Byanyima appreciates EU approval for long-acting HIV treatment

Prepared syringe 3mL of Cabotegravir.

Ms Winnie Byanyima, the UNAIDS Executive Director (ED), is grateful that the European Commission has approved an HIV treatment option designed for twice-yearly dosing.

Responding to the news, the ED said that universal production should be central in the matter so that all HIV positive patients can easily access and adhere to the drug.

By this, Ms Byanyima said the new kind of treatment will prevent AIDS-related deaths as most of the patients will not experience drug resistance due to non-adherence cause by the tiresome daily swallowing of the regimen.

‘It is great news that a range of long-acting HIV treatment options are set to come on stream. A range of options for long-acting treatments, received every few months, could enable more people to get on treatment or offer better clinical options for patients showing resistance to current regimens, therefore staying longer on treatment, and prevent many AIDS-related deaths – if they become available for all who need them. The evidence is clear: monopoly production cannot ensure global availability and affordability. Worldwide availability of affordable long-acting treatments will require the transfer of technology to enable generic production,’ she said.

The recent decision by ViiV to share its long-acting HIV prevention technology to enable generic production has demonstrated that sharing is possible for companies to do.

UNAIDS welcomed that decision and is urging an expansion of the number of countries included.

Currently, many upper middle-income countries do not have access to these technologies.

Achieving global targets to end AIDS would require countries around the world have access to newer technologies.

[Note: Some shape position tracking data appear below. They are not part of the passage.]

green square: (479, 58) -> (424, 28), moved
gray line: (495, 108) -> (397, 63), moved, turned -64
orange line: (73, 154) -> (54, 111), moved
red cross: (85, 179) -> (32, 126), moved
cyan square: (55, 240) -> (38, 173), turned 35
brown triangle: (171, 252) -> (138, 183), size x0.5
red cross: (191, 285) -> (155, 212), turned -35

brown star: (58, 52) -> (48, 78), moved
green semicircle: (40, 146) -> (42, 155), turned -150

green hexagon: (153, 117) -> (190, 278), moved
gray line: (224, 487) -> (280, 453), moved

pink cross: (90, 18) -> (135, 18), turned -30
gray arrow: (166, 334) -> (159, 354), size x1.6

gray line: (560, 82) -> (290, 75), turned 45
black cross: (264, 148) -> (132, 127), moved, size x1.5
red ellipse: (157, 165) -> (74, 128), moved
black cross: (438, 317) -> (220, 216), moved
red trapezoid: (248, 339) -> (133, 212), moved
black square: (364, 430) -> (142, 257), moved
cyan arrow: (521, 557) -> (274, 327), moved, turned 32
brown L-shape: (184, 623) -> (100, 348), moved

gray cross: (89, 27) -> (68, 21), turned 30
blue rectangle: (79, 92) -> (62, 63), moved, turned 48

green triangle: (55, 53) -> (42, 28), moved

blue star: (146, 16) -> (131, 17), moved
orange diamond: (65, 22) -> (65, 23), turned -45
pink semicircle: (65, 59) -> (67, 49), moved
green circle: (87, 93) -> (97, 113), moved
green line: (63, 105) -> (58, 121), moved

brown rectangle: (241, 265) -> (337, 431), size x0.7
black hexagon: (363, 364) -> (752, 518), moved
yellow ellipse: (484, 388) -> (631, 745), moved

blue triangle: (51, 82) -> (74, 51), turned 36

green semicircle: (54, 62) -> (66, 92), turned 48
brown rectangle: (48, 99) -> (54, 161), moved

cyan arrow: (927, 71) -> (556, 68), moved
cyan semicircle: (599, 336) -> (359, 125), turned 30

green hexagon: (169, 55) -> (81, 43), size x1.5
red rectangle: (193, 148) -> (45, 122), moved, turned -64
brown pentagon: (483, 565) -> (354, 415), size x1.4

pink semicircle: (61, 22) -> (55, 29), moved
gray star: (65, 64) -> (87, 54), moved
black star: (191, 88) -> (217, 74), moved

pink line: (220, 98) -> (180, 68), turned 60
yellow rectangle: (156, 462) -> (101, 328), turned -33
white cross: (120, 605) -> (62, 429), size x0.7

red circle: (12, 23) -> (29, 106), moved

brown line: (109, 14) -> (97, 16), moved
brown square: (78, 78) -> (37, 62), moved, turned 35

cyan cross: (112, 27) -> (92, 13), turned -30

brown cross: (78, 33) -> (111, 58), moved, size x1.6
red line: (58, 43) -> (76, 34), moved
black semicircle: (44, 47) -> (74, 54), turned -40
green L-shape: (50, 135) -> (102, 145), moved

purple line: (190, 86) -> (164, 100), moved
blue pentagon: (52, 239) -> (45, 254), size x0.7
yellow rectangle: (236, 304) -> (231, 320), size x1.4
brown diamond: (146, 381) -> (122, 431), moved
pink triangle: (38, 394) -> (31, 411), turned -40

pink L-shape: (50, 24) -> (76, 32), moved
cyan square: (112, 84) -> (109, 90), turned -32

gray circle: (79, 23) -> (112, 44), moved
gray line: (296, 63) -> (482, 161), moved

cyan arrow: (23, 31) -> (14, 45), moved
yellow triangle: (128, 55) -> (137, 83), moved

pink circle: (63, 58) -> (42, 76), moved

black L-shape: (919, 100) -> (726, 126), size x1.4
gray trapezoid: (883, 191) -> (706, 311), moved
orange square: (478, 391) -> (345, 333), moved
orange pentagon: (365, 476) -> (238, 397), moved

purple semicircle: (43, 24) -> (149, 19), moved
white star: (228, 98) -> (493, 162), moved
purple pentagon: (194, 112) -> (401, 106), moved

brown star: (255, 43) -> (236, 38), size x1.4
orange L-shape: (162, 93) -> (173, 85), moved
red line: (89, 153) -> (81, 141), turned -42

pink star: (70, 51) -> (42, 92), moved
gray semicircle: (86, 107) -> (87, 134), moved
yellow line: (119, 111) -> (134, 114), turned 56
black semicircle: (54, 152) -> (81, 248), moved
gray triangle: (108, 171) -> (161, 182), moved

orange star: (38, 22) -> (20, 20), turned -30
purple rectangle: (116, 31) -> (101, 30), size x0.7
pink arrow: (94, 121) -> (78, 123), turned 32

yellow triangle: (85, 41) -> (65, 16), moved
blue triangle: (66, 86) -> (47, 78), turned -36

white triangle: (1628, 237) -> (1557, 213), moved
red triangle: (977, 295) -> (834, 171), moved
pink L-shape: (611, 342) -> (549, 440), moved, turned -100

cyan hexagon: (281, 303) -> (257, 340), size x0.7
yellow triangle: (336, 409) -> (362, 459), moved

Ms Byanyima added that as a range of companies advance their development of long-acting HIV treatments, they should build on ViiV’s precedent, expanding the number of countries and learn from it by not waiting until after launch to transfer the technology.

‘Delays in the transfer of technology of innovative health products cost lives. The process of sharing of long-acting treatment technology, of the intellectual property rights and “recipes”, should not wait for after long-acting HIV treatment medicines are made available to people in rich countries. That process should begin at the early stages of the Research and Development (R&D) cycle.’

‘Sharing technology now, to help producers prepare, will save lives and help end the AIDS pandemic. The transfer of pandemic-ending technologies to low- and middle- income countries is not only the right thing to do, it is in the self-interest of rich countries too. We can only end AIDS by ending AIDS everywhere. To end AIDS, share technology. Now,’ Ms Byanyima continued.